Clin Pharmacol Ther. 2016 Nov;100(5):548-557. doi: 10.1002/cpt.419. Epub 2016 Aug 27.
Based on ibrutinib pharmacokinetics and potential sensitivity towards CYP3A4-mediated drug-drug interactions (DDIs), a physiologically based pharmacokinetic approach was developed to mechanistically describe DDI with various CYP3A4 perpetrators in healthy men under fasting conditions. These models were verified using clinical data for ketoconazole (strong CYP3A4 inhibitor) and used to prospectively predict and confirm the inducing effect of rifampin (strong CYP3A4 inducer); DDIs with mild (fluvoxamine, azithromycin) and moderate inhibitors (diltiazem, voriconazole, clarithromycin, itraconazole, erythromycin), and moderate (efavirenz) and strong CYP3A4 inducers (carbamazepine), were also predicted. Ketoconazole increased ibrutinib area under the curve (AUC) by 24-fold, while rifampin decreased ibrutinib AUC by 10-fold; coadministration of ibrutinib with strong inhibitors or inducers should be avoided. The ibrutinib dose should be reduced to 140 mg (quarter of maximal prescribed dose) when coadministered with moderate CYP3A4 inhibitors so that exposures remain within observed ranges at therapeutic doses. Thus, dose recommendations for CYP3A4 perpetrator use during ibrutinib treatment were developed and approved for labeling.

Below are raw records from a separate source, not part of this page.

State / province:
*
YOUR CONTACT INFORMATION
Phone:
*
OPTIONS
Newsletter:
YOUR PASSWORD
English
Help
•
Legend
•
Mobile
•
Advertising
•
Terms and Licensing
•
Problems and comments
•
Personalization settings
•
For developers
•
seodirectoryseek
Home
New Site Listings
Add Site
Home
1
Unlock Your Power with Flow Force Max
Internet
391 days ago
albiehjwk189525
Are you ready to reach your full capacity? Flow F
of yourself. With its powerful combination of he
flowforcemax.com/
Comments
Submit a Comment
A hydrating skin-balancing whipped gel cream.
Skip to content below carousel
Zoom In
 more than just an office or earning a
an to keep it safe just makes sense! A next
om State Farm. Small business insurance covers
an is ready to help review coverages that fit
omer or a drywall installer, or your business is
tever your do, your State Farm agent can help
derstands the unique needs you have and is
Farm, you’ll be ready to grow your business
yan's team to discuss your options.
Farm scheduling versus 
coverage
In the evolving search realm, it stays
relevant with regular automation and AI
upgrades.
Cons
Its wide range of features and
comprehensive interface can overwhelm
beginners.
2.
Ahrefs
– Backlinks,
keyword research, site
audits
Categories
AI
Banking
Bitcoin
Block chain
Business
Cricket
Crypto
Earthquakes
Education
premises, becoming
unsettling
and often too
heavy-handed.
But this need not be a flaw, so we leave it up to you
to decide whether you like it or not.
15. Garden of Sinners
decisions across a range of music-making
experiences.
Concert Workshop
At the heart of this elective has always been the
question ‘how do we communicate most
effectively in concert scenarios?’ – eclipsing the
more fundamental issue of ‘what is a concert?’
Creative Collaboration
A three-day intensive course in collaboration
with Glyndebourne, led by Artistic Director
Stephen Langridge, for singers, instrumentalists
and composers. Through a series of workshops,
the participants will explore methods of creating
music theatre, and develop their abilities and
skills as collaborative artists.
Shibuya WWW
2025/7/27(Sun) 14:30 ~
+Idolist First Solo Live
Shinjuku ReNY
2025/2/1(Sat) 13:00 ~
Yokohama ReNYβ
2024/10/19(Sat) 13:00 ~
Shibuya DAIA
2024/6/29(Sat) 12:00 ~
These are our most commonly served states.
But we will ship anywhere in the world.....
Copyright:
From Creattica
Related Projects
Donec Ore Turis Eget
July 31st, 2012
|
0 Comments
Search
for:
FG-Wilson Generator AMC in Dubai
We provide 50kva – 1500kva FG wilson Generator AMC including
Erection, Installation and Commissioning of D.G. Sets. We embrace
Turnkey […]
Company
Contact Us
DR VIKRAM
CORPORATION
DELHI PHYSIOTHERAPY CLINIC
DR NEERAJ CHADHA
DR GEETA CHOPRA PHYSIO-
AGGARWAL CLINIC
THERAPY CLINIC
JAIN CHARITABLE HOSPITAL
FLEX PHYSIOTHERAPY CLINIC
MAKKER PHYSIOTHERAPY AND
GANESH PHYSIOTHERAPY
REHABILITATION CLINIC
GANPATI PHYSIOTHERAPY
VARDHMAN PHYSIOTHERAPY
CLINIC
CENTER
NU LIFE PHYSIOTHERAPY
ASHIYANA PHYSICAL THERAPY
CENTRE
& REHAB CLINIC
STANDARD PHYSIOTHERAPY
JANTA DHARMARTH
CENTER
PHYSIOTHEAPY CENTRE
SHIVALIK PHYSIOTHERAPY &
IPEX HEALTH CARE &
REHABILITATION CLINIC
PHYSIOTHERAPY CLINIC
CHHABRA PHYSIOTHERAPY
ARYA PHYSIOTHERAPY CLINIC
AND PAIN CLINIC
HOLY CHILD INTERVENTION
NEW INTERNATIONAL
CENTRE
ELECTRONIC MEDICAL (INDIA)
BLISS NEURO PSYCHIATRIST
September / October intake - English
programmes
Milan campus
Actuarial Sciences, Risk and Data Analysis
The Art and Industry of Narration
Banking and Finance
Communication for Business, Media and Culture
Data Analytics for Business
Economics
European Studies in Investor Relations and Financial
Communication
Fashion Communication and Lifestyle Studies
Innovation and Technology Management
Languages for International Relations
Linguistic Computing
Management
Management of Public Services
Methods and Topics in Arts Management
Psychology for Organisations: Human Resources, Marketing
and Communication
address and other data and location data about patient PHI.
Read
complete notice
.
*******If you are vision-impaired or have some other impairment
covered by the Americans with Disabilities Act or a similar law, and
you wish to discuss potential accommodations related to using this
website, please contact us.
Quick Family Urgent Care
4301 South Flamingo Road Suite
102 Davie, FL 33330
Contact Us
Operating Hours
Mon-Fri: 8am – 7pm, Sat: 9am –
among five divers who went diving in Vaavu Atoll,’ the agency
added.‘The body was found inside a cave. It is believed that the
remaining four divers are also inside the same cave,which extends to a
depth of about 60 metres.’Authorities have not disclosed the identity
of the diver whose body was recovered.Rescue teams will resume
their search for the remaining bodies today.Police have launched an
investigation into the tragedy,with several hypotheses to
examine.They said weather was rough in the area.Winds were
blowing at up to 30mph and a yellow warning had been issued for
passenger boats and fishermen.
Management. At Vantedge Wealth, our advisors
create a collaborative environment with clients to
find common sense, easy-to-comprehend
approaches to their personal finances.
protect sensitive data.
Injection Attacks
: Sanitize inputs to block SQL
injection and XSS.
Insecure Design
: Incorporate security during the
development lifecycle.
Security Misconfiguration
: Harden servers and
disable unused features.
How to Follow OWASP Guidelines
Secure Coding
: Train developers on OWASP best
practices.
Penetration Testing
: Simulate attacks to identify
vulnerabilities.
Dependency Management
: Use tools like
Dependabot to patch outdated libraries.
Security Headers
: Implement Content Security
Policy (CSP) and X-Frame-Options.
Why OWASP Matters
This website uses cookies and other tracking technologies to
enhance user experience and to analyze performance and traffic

基于依鲁替尼的药代动力学和对 CYP3A4 介导的药物相互作用(DDI)的潜在敏感性,开发了一种基于生理学的药代动力学方法,以在空腹条件下从机制上描述健康男性中各种 CYP3A4 引发剂的 DDI。这些模型使用酮康唑(强 CYP3A4 抑制剂)的临床数据进行了验证,并用于前瞻性预测和确认利福平(强 CYP3A4 诱导剂)的诱导作用;还预测了与中度抑制剂(氟西汀、阿奇霉素)和中度(地尔硫卓、伏立康唑、克拉霉素、伊曲康唑、红霉素)以及中度(依法韦仑)和强 CYP3A4 诱导剂(卡马西平)的 DDI。酮康唑使依鲁替尼的 AUC 增加了 24 倍,而利福平使依鲁替尼的 AUC 减少了 10 倍;应避免依鲁替尼与强抑制剂或诱导剂联合使用。当与中度 CYP3A4 抑制剂联合使用时,依鲁替尼的剂量应减少至 140mg(最大推荐剂量的四分之一),以使暴露量在治疗剂量下仍处于观察范围内。因此,制定并批准了 CYP3A4 引发剂使用期间依鲁替尼治疗的剂量建议以用于标签。